#### [Exercise requirements]
Please return the lines of the data that contain "pass".

#### [Dataset entries]
====================

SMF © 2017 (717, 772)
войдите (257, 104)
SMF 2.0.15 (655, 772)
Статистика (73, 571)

====================

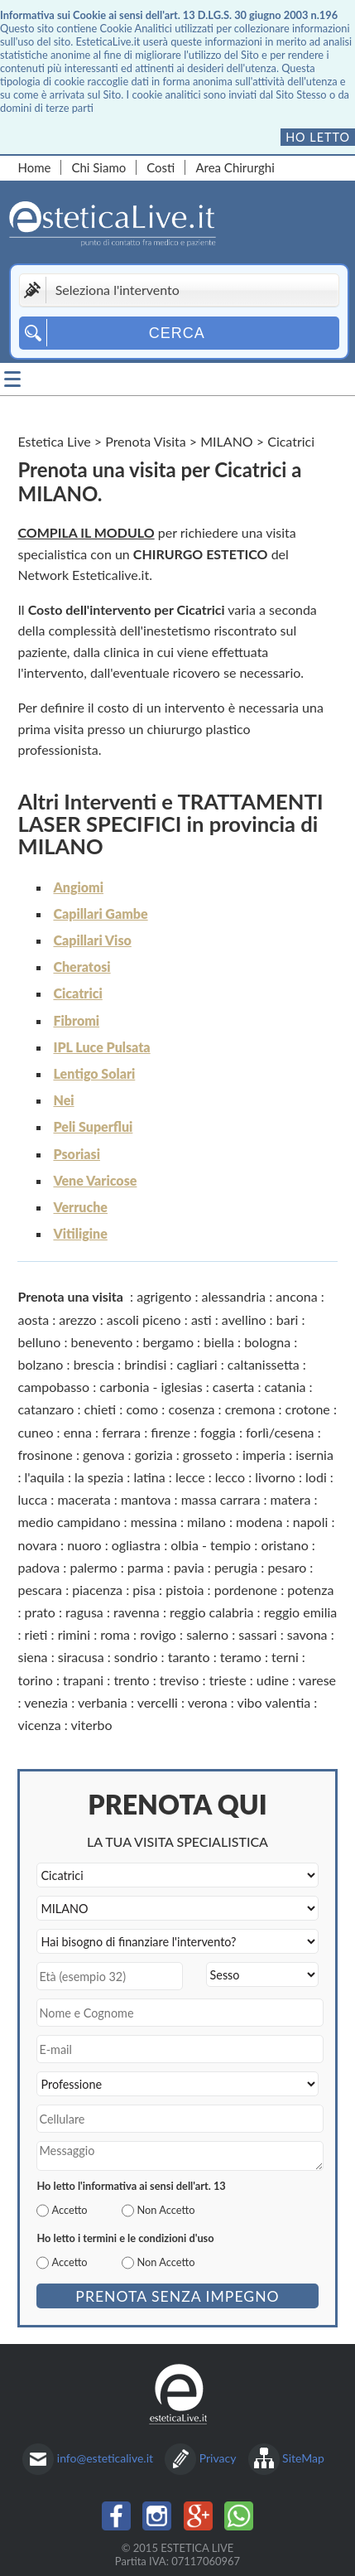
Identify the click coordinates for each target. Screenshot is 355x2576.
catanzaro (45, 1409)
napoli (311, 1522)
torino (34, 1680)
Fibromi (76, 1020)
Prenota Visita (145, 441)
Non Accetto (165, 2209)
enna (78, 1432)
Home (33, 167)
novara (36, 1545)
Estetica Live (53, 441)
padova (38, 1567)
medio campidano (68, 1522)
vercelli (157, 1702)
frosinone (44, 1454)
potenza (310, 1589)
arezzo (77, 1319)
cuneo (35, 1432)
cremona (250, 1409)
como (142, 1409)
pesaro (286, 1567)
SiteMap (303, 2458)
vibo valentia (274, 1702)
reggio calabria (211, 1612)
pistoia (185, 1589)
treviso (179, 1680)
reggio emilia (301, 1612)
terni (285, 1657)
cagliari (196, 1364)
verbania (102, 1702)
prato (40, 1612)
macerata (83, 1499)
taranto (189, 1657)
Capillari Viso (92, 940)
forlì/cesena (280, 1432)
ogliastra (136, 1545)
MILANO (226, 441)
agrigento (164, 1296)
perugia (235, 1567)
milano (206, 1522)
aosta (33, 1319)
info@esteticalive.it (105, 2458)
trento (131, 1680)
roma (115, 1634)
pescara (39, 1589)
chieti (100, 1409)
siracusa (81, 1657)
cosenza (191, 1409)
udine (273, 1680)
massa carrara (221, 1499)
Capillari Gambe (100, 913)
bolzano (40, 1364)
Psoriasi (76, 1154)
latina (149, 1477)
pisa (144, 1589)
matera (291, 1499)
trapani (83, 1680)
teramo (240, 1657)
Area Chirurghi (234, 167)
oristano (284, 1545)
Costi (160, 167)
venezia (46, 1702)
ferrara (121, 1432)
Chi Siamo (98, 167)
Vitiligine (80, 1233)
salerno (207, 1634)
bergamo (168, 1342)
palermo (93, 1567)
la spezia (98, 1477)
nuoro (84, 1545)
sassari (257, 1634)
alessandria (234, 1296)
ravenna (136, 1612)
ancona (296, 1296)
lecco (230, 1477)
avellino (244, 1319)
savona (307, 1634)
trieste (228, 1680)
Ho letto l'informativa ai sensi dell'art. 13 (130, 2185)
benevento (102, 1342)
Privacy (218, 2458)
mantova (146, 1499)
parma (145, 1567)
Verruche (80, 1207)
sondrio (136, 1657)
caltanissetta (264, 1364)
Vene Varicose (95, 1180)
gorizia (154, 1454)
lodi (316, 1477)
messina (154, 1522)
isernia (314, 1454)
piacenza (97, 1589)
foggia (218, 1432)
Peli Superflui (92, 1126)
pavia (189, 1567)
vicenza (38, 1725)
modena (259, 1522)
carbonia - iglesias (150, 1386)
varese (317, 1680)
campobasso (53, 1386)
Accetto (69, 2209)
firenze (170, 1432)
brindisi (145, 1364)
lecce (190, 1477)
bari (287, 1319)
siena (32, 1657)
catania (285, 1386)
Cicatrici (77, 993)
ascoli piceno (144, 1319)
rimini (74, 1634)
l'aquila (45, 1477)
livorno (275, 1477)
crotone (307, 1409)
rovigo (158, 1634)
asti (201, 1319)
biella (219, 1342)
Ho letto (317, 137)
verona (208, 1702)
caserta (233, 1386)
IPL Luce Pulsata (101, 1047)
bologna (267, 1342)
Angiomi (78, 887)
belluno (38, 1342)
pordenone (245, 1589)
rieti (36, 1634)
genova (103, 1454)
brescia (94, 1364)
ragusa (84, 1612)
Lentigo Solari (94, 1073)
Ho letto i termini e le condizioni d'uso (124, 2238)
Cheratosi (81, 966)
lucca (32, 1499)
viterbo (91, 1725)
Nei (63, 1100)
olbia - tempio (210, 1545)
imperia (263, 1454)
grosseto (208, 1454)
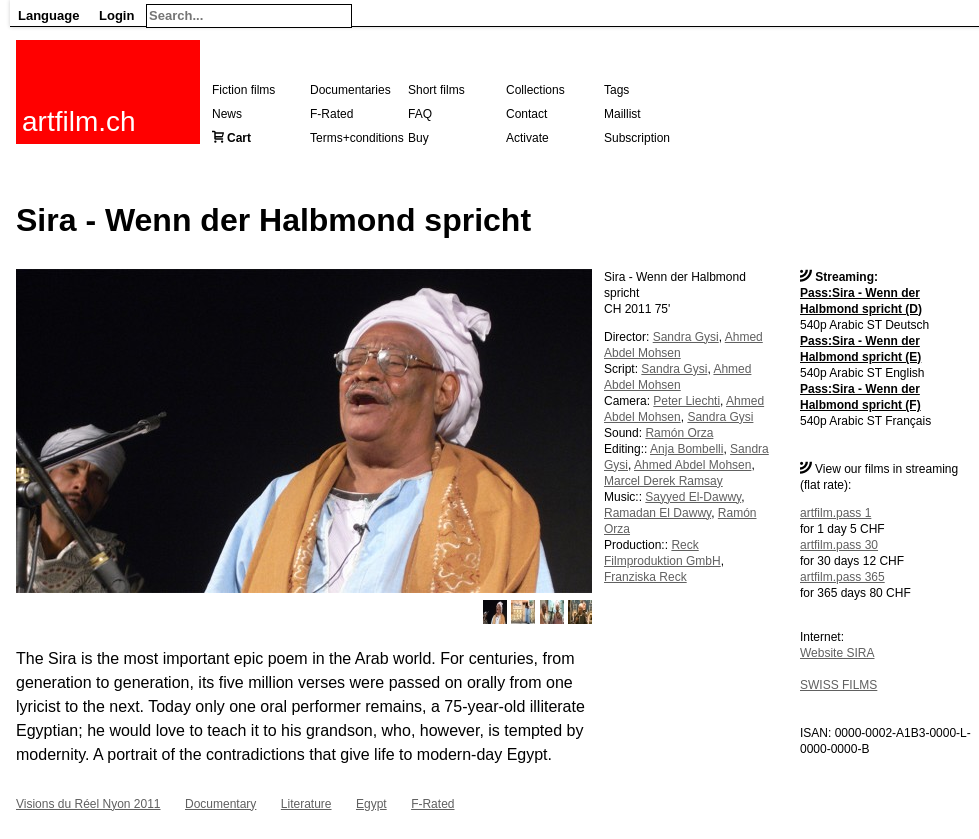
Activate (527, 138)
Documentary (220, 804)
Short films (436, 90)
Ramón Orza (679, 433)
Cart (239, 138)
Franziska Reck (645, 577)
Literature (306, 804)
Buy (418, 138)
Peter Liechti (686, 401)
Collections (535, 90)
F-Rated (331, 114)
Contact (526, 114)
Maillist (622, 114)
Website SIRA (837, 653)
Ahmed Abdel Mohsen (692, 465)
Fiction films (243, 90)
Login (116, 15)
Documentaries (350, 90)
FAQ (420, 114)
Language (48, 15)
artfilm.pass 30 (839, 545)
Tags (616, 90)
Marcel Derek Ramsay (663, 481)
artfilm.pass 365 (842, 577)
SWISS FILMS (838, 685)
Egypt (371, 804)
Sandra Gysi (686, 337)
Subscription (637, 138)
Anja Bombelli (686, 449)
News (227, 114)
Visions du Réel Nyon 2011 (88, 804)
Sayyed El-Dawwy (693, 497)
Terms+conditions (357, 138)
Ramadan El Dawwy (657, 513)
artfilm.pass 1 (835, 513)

====================

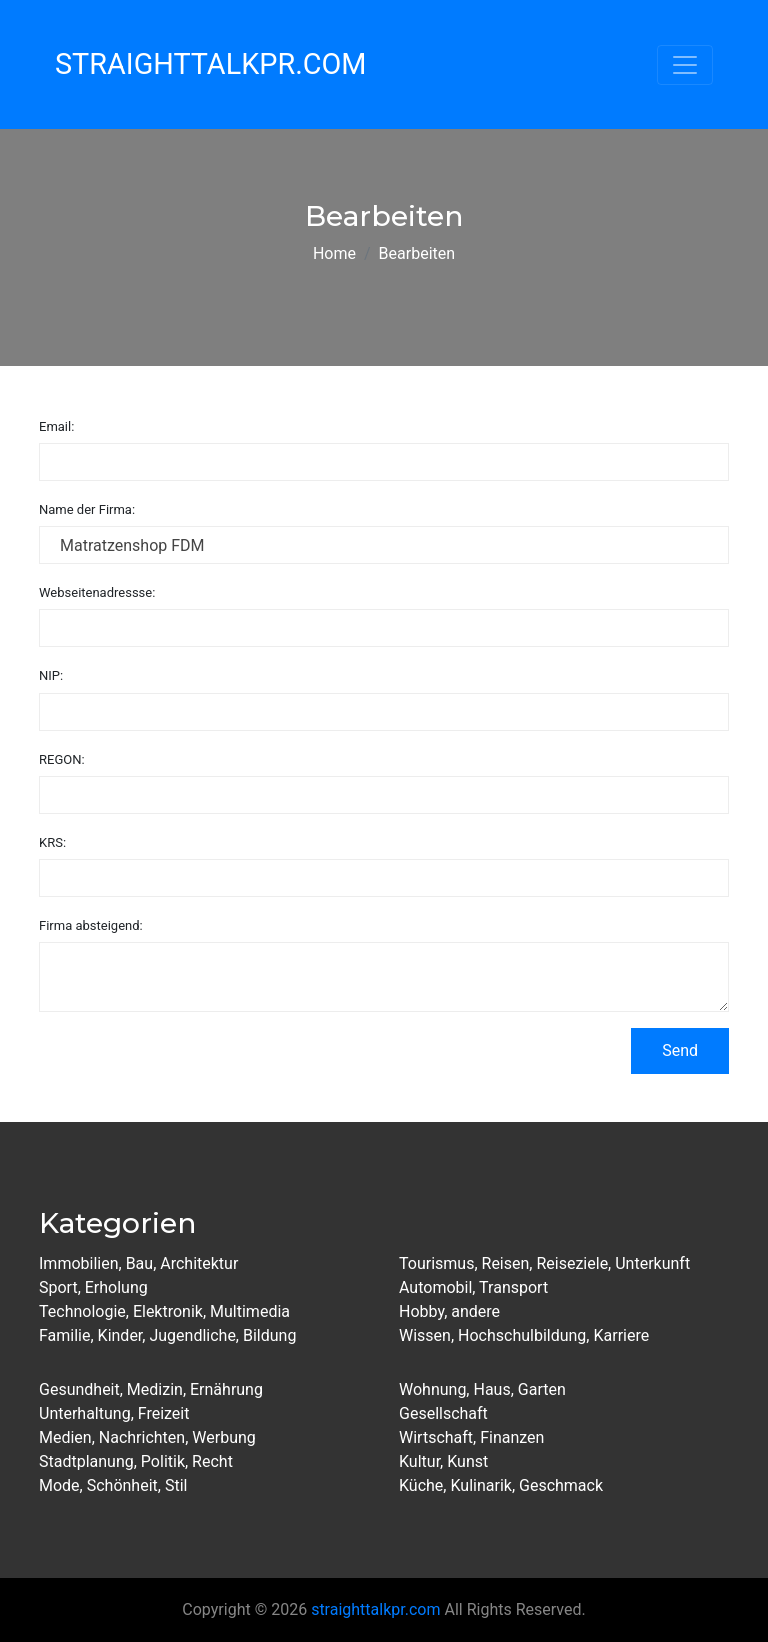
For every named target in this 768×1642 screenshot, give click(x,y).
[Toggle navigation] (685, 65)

====================

#### [Solution for this problem]
artfilm.pass 30 (839, 545)
artfilm.pass 365 (842, 577)
artfilm.pass 1 (835, 513)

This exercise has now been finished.